Over the past few centuries, humankind has made great strides in science to help us better understand the universe around us. Our idea of the world went from flat to round about 500 years ago. More recently, the universe went from the size of merely the solar system to what today we believe is 82 billion lightyears across if you take into account cosmic inflation after 13.7 billion years. Even now, we are expanding our minds eye of the universe by stumbling upon theories that could actually bring us to the realization that we are quite literally part of a multiverse. Just one universe floating in the midst of countless others. Yet, we as humans have such a struggle to grasp one of the most prevalent elements of the universe; time. It’s something that surrounds us, guides us, controls us. We know enough about time to function with it but we have no real understanding of the deep inter-workings of time. We can’t harness it and control it, yet we are all moving through it at the speed of light minus the amount of energy diverted to our movement through space. Time is the same for all of us, yet every single form of matter, large and small, perceives it differently. What moves faster through space, moves slower in time and vice versa. If all of our energy that is flowing through time were to theoretically be diverted to movement through space, our movement through time would be halted and we in a sense would become eternal.
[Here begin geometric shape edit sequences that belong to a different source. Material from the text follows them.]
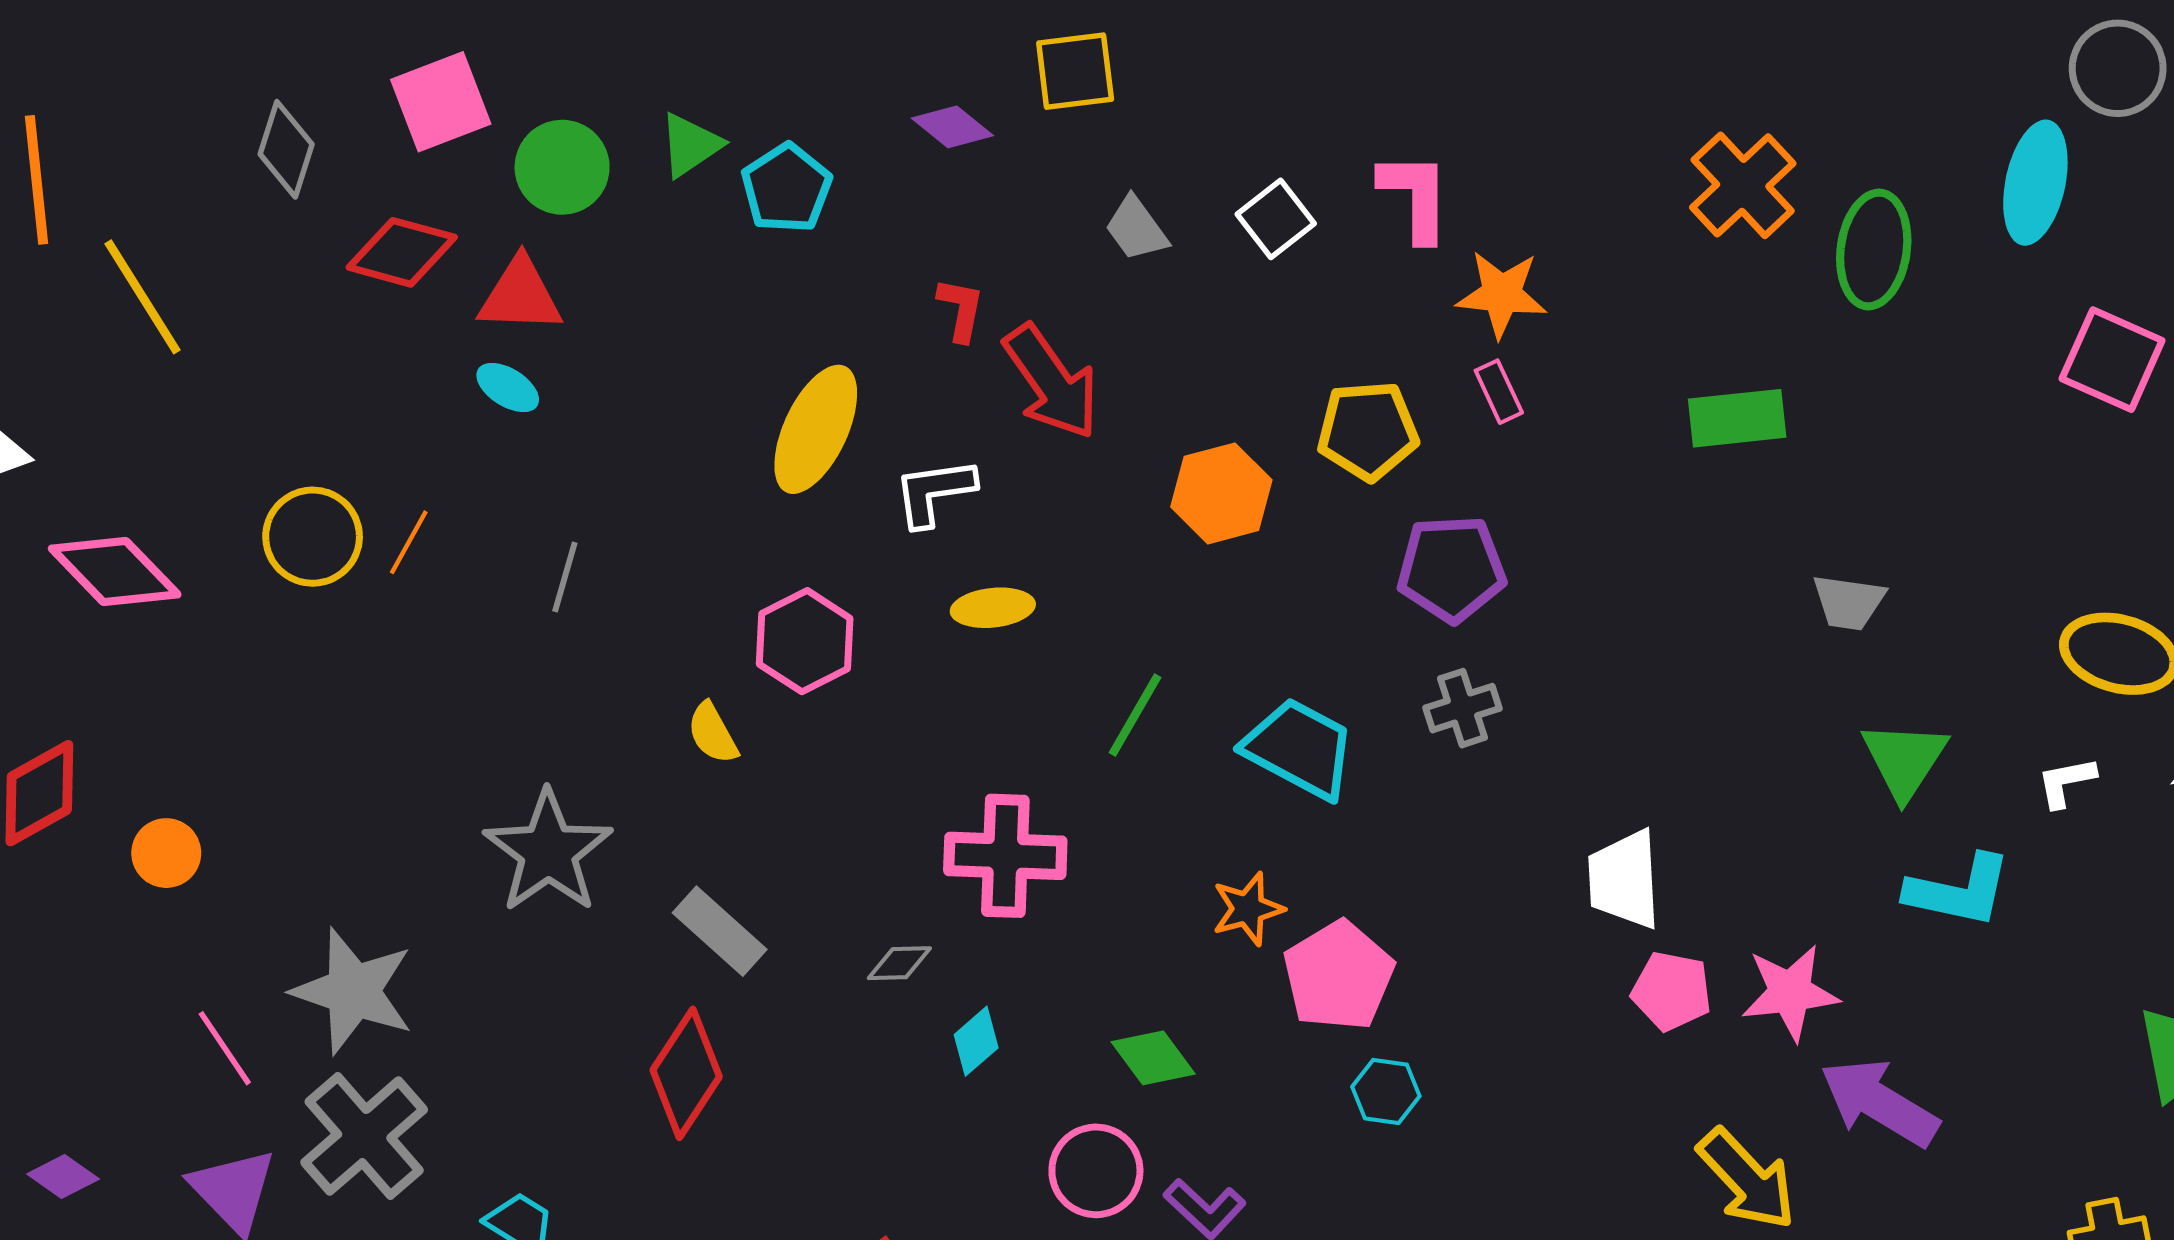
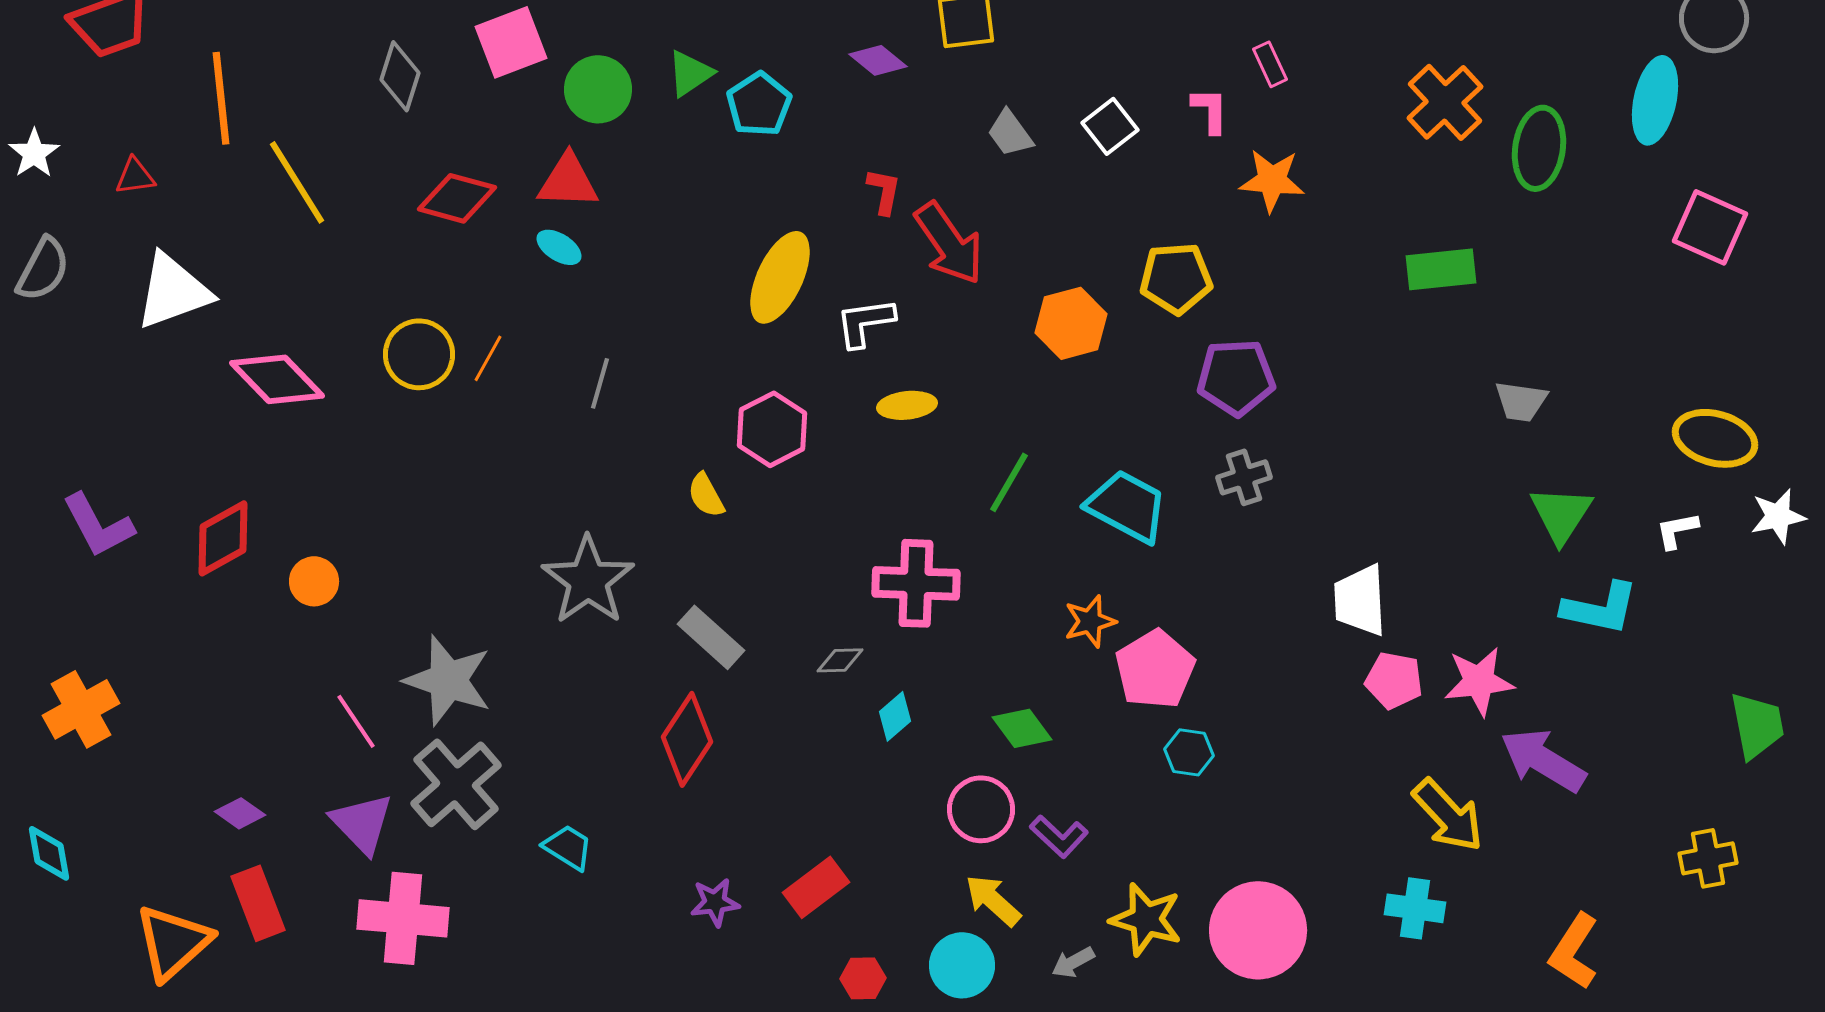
pink L-shape: (1415, 197) -> (1210, 110), size x0.7
red diamond: (402, 252) -> (457, 198), moved
pink rectangle: (1499, 392) -> (1270, 64), moved

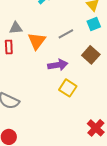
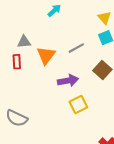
yellow square: (68, 88) -> (78, 105), turned 30

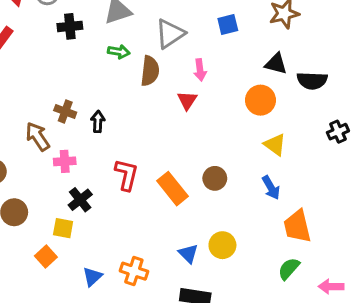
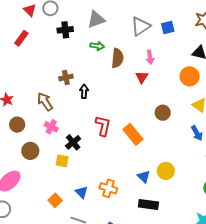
gray triangle: (170, 34) -> (141, 26), moved
brown cross: (65, 111) -> (66, 77), moved, turned -32
pink cross: (65, 161) -> (51, 127), moved, turned 32
brown circle: (215, 178) -> (163, 113), moved
orange square: (46, 256) -> (55, 200), moved
blue triangle: (92, 277) -> (82, 192), turned -32

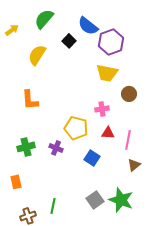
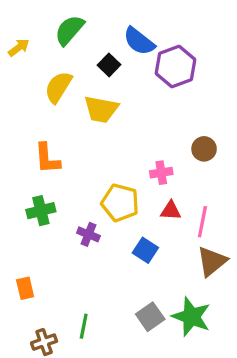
yellow trapezoid: (107, 73) -> (101, 109), moved
green cross: (26, 147) -> (41, 211), moved
brown triangle: (134, 165) -> (212, 261), size x1.5

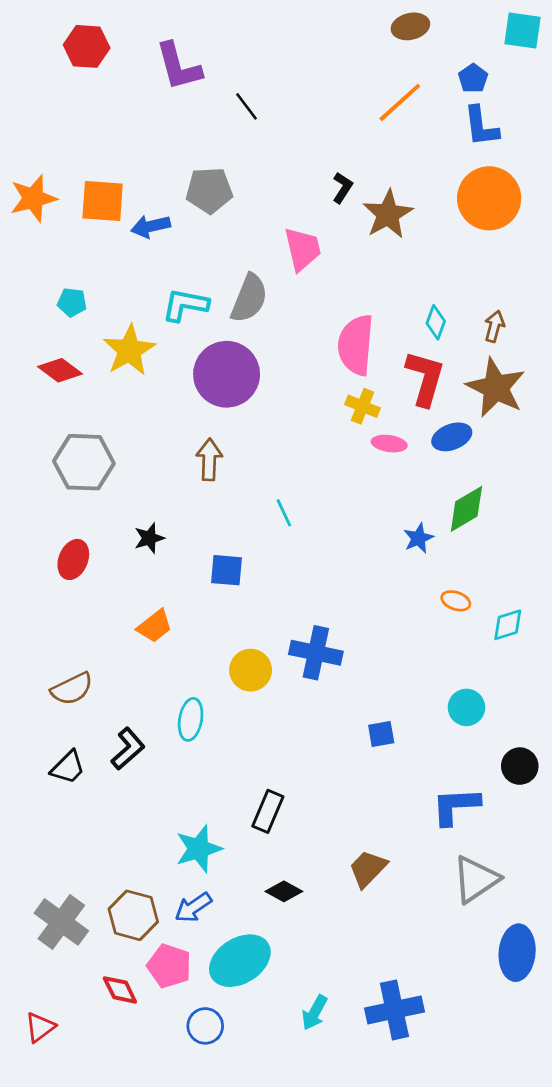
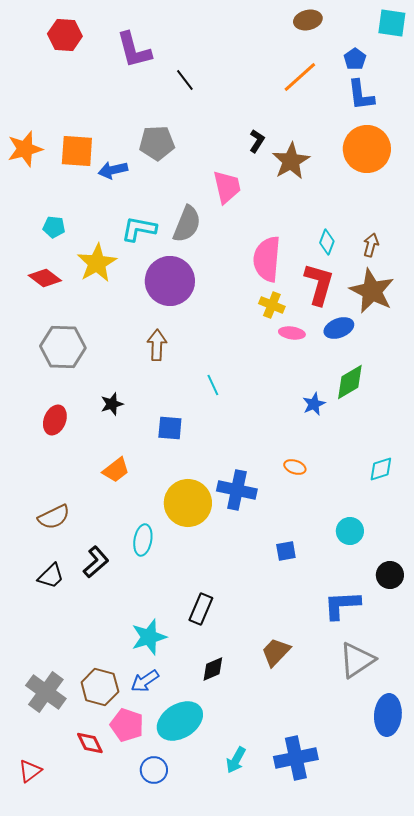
orange ellipse: (456, 601) -> (295, 467), moved
yellow circle: (251, 670) -> (188, 503), size x1.5
black diamond: (284, 891) -> (213, 669), turned -52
So what does the size of an object have to do with ones perception of time? Something with less mass experiences time ‘slower’ than one who owns a greater amount of mass in the same space. Imagine a human swatting a fly for a moment. To the human, this action takes place rather quickly.  So quickly in fact he seems to be unable to fathom how the fly was able to react so quickly and remove itself from harms way. Yet from the fly’s perspective, it took your arm a considerable amount of time to reach him, as if the speed of your arm matched the velocity of a drifting feather.
Between two relatively similar sized creatures (relative to the size of the universe of course), this variation in perceptions of time is quite remarkable. What if we delve into the quantum universe, the movement of plank sized particles is absolutely inconceivable. Though we currently do not possess instruments powerful enough to analyze objects to that scale, we can discern from theory and slightly larger objects the phenomenal movement of these particles. From our perspective, these particles move at a rate completely incompatible with the laws of the universe that function so well on an astronomical scale (The general theory of relativity for example). These laws simply break down and fall apart when applied to quantum mechanics and vice versa.

Ultimately, I believe that once we attain a better understanding of the flow of time relative to an objects mass, we will finally be able make it over this cosmological speed bump and develop a stronger (and most importantly; proven) unified theory. Until then, we will remain stricken by barriers of ineptitude before our race can truly become ‘Masters of the Universe’.